→ YOUR GOAL:
Please return every record exactly as written, leaving out the pictures.

→ MATERIAL PROVIDED:
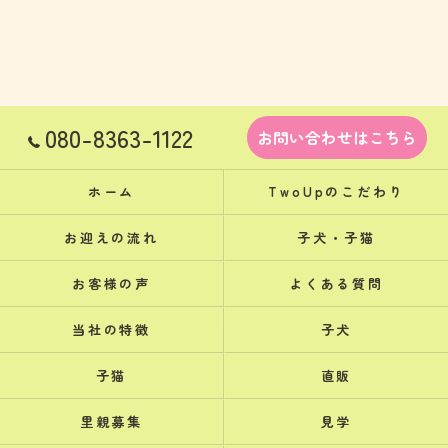
080-8363-1122
お問い合わせはこちら
ホーム
TwoUpのこだわり
お迎えの流れ
子犬・子猫
お客様の声
よくある質問
当社の特徴
子犬
子猫
直販
里親募集
見学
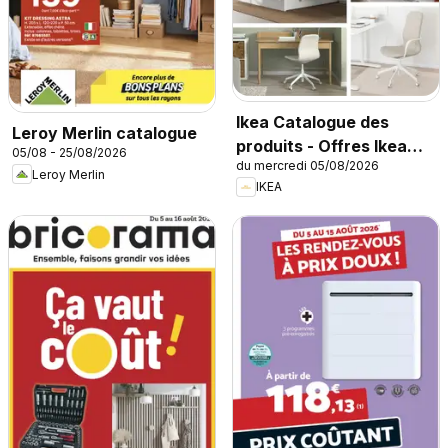
Ikea Catalogue des
Leroy Merlin catalogue
produits - Offres Ikea
05/08 - 25/08/2026
du mercredi 05/08/2026
Family
Leroy Merlin
IKEA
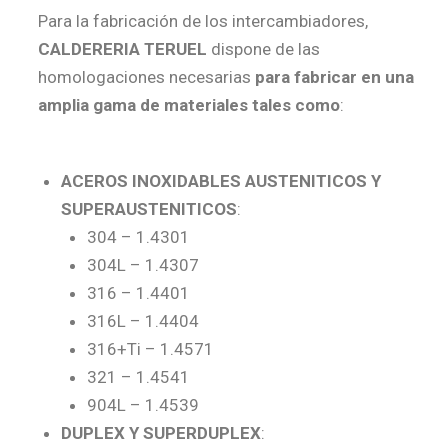
Para la fabricación de los intercambiadores,
CALDERERIA TERUEL
dispone de las
homologaciones necesarias
para fabricar en una
amplia gama de materiales tales como
:
ACEROS INOXIDABLES AUSTENITICOS Y
SUPERAUSTENITICOS
:
304 – 1.4301
304L – 1.4307
316 – 1.4401
316L – 1.4404
316+Ti – 1.4571
321 – 1.4541
904L – 1.4539
DUPLEX Y SUPERDUPLEX
:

→ TASK SOLUTION:
080-8363-1122
お問い合わせはこちら
ホーム
TwoUpのこだわり
お迎えの流れ
子犬・子猫
お客様の声
よくある質問
当社の特徴
子犬
子猫
直販
里親募集
見学
Ikea Catalogue des
Leroy Merlin catalogue
produits - Offres Ikea
05/08 - 25/08/2026
du mercredi 05/08/2026
Family
Leroy Merlin
IKEA
Para la fabricación de los intercambiadores,
CALDERERIA TERUEL
dispone de las
homologaciones necesarias
para fabricar en una
amplia gama de materiales tales como
:
ACEROS INOXIDABLES AUSTENITICOS Y
SUPERAUSTENITICOS
:
304 – 1.4301
304L – 1.4307
316 – 1.4401
316L – 1.4404
316+Ti – 1.4571
321 – 1.4541
904L – 1.4539
DUPLEX Y SUPERDUPLEX
:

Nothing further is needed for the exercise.